4月27日よりWOWOWプライムにてスタートする連続ドラマ『連続ドラマW 坂の途中の家」(毎週土曜22:00~ 全6話 1話のみ無料放送)で主演を務める柴咲コウにインタビュー。原作は『紙の月』や『八日目の蝉』といった代表作で知られる角田光代。柴咲が演じるのは、3歳の娘を持つ専業主婦の里沙子。わが子を虐待死させた女性・水穂の裁判に補充裁判員として参加することになり、最初は嫌悪感を抱くも、裁判を通して自らの人生と被告の人生を重ね合わせていく…という役柄だ。連続ドラマへの主演は大河ドラマ『おんな城主 直虎』以来、2年ぶりとなる柴咲に、母親役を演じるにあたって意識したことや、ビジネスを通じて実感する社会との関り、日々考えていることなど、ざっくばらんに話してもらった。

柴咲コウ
ヘアメイク:SAKURA(アルール)、スタイリング:岡本純子(アフェリア)

――角田光代さんの原作をもとに、脚本家の篠﨑絵里子さんが書かれた台本を読んでどのように感じましたか?

物語に引きこまれて「早く演じたい」と思いましたね。きれいごとではないし、リアルに感じるからこそ、台本を読んでいても思わず怖くなったりもするんです。本当にあってもおかしくないことだなぁと思ったし、私も人生の中ですごく辛かった時期の記憶が曖昧になったことがあって。一つ一つの描写がものすごくリアルだったので、もし自分がこの主人公だったら……とか、被告人だったら……といったように、いろいろと思いを馳せる感じで、物語に夢中になってしまいました。

――もっとも興味を惹かれたところはどのあたりですか?

普段何気なく聞いているときは「うん。それが普通だよね」と受け流せてしまうことも、私が演じた「里沙子」の気づきをきっかけに、「でも、やっぱりそれっておかしいよね」と思えるようになるというか。日常社会においても、みんなどこかおかしいと思っているけれども、誰も言わないから言えないみたいなことって、すごくたくさんあると思うんですよね。
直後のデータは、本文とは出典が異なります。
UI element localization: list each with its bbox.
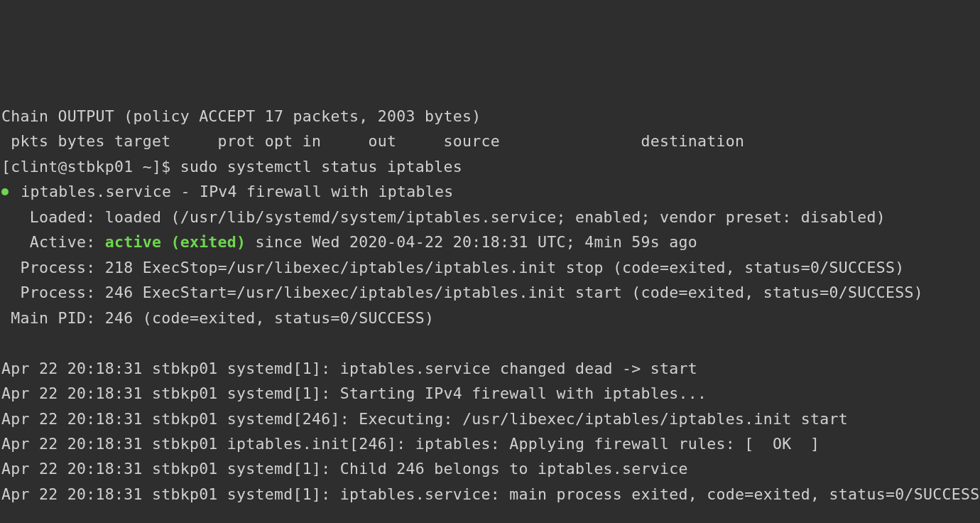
status-dot-icon	[1, 188, 9, 195]
active-status: active (exited)	[105, 233, 246, 251]
process-start-line: Process: 246 ExecStart=/usr/libexec/ipta…	[1, 284, 923, 301]
table-header-line: pkts bytes target prot opt in out source…	[1, 132, 744, 150]
main-pid-line: Main PID: 246 (code=exited, status=0/SUC…	[1, 309, 434, 327]
log-line: Apr 22 20:18:31 stbkp01 systemd[1]: ipta…	[1, 360, 697, 377]
terminal-output[interactable]: Chain OUTPUT (policy ACCEPT 17 packets, …	[0, 101, 980, 507]
log-line: Apr 22 20:18:31 stbkp01 systemd[246]: Ex…	[1, 410, 848, 428]
chain-output-line: Chain OUTPUT (policy ACCEPT 17 packets, …	[1, 107, 481, 125]
log-line: Apr 22 20:18:31 stbkp01 systemd[1]: Star…	[1, 384, 707, 402]
command-text: sudo systemctl status iptables	[180, 158, 462, 176]
active-timestamp: since Wed 2020-04-22 20:18:31 UTC; 4min …	[246, 233, 697, 251]
log-line: Apr 22 20:18:31 stbkp01 systemd[1]: ipta…	[1, 485, 979, 503]
service-name-line: iptables.service - IPv4 firewall with ip…	[11, 183, 453, 200]
active-label: Active:	[1, 233, 105, 251]
loaded-line: Loaded: loaded (/usr/lib/systemd/system/…	[1, 208, 886, 226]
log-line: Apr 22 20:18:31 stbkp01 iptables.init[24…	[1, 435, 820, 453]
log-line: Apr 22 20:18:31 stbkp01 systemd[1]: Chil…	[1, 460, 688, 478]
shell-prompt: [clint@stbkp01 ~]$	[1, 158, 180, 176]
process-stop-line: Process: 218 ExecStop=/usr/libexec/iptab…	[1, 259, 904, 276]
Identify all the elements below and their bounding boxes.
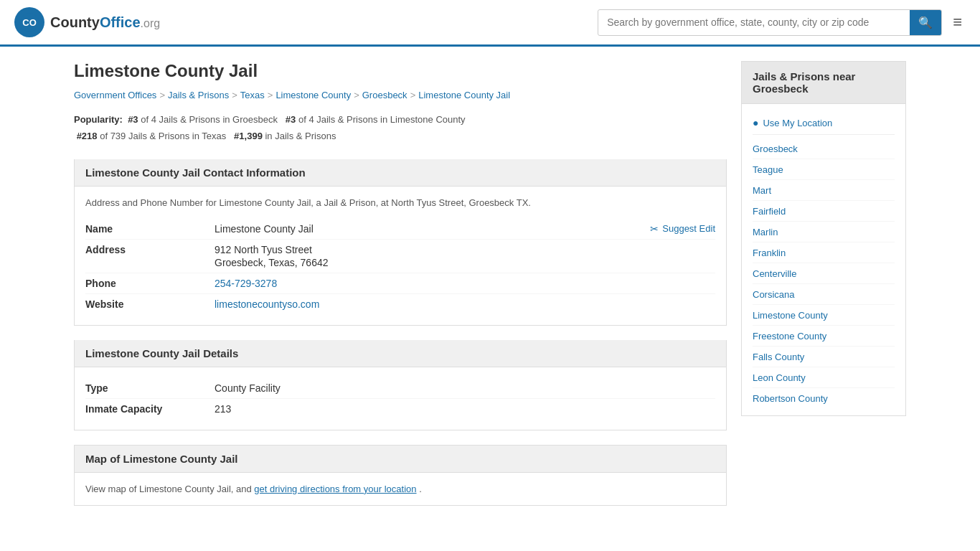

この作品はそういったものをすごくうまく切り取っているなと思います。

――虐待事件の被告人・安藤水穂を演じた水野美紀さんとは、現場で役作りに関してお話しされたりしましたか?

特に役について話すということはなかったのですが、水野さんには実際にお子さんもいらっしゃるから、きっと並々ならぬ思いでこの作品に関わってらっしゃるんだろうなっていうのは感じました。

――現場で特に印象に残っているエピソードは?

撮影中はシリアスな場面が多かったのですが、調停のシーンではどちらかが割と一方的に喋っていて、片方はずっと聞き役に徹しなければいけない時があるんです。聞き役はまさに眠気との闘いといった感じで、皆さん本当に大変だったと思いますね(笑)。